EXERCISE OBJECTIVE: Among the lines of the records, please find those that contain the word "spinner" and copy them.

Collected data:
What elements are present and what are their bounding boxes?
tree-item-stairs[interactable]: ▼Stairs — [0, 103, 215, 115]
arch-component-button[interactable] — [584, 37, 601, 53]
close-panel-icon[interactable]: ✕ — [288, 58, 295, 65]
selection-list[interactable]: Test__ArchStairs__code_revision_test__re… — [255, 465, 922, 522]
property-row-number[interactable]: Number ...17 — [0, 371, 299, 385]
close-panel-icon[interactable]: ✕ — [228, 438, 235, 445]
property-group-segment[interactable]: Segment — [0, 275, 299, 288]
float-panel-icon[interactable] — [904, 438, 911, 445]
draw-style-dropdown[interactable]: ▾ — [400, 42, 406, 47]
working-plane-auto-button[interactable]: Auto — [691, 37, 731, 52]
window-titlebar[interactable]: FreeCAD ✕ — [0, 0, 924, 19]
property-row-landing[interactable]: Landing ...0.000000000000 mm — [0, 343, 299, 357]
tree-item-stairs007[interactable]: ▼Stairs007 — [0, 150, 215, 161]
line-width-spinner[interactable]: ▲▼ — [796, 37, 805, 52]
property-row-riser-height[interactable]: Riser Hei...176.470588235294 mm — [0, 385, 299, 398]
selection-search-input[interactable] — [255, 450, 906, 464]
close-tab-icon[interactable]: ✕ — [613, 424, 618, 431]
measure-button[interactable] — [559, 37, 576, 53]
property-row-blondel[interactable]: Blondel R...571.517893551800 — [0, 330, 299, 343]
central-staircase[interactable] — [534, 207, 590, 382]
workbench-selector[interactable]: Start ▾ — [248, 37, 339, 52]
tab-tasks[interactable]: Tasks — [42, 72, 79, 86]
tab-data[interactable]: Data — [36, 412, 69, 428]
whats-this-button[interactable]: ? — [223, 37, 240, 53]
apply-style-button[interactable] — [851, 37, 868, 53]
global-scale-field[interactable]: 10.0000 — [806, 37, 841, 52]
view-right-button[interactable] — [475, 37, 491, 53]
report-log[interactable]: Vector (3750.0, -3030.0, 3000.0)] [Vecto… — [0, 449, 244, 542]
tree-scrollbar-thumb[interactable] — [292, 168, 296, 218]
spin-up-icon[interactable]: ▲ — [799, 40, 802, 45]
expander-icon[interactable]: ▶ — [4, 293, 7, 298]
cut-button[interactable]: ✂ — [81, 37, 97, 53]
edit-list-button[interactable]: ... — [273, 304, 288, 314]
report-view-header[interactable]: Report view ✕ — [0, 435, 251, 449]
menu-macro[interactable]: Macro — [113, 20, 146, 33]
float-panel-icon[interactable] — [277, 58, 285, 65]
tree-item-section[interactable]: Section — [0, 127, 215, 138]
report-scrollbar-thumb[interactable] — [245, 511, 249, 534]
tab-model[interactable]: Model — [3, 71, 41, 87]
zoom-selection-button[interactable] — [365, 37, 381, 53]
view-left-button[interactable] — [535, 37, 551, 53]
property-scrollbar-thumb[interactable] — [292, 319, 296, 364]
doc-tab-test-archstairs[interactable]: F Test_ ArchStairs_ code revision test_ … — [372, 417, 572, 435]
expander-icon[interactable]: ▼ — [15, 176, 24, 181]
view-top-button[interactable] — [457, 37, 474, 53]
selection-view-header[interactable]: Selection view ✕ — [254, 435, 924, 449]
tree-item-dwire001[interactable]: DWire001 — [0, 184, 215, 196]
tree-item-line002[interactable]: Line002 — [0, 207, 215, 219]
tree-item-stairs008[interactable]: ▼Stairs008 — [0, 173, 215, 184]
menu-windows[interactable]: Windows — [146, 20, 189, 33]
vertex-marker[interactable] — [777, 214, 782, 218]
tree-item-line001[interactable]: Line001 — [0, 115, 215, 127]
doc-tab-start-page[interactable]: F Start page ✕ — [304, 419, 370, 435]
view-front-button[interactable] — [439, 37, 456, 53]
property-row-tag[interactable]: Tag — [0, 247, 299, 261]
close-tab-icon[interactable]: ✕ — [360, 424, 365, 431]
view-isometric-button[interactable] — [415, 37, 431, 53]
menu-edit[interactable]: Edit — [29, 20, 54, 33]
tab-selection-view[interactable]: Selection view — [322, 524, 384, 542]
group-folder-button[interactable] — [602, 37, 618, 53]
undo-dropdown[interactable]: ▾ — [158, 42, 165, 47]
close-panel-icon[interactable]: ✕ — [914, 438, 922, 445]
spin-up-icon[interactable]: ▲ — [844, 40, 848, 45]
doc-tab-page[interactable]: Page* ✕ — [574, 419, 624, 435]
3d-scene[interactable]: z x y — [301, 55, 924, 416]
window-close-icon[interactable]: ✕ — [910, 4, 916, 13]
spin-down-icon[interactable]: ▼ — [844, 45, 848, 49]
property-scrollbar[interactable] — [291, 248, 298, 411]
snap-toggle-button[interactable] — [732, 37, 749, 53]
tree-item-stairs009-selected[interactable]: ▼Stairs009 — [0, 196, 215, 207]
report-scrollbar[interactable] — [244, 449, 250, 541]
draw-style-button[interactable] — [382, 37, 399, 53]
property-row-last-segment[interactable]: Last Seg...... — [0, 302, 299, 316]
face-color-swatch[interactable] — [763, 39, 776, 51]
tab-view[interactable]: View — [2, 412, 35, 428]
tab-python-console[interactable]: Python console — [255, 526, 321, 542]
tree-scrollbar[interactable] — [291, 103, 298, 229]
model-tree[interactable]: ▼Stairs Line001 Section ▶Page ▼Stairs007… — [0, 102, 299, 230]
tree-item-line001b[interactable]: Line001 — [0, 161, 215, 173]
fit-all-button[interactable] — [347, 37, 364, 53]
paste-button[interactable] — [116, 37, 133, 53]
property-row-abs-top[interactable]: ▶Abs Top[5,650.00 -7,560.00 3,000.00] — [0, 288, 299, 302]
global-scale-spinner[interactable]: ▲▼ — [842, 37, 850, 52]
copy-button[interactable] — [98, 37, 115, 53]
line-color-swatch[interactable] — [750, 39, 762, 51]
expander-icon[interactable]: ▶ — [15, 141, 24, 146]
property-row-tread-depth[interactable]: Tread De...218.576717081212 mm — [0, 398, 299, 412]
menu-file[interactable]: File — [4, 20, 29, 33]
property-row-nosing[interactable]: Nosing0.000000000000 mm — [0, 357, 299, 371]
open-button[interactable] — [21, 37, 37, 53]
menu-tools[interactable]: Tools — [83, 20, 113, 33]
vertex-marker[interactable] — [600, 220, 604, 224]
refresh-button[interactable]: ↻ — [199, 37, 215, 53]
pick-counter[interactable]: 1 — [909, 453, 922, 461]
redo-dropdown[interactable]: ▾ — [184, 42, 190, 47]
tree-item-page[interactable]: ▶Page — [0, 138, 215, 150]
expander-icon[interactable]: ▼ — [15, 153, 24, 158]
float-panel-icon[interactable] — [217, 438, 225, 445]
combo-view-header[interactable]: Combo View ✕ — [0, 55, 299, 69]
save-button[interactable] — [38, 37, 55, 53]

RESULT:
line-width-spinner[interactable]: ▲▼ — [796, 37, 805, 52]
global-scale-spinner[interactable]: ▲▼ — [842, 37, 850, 52]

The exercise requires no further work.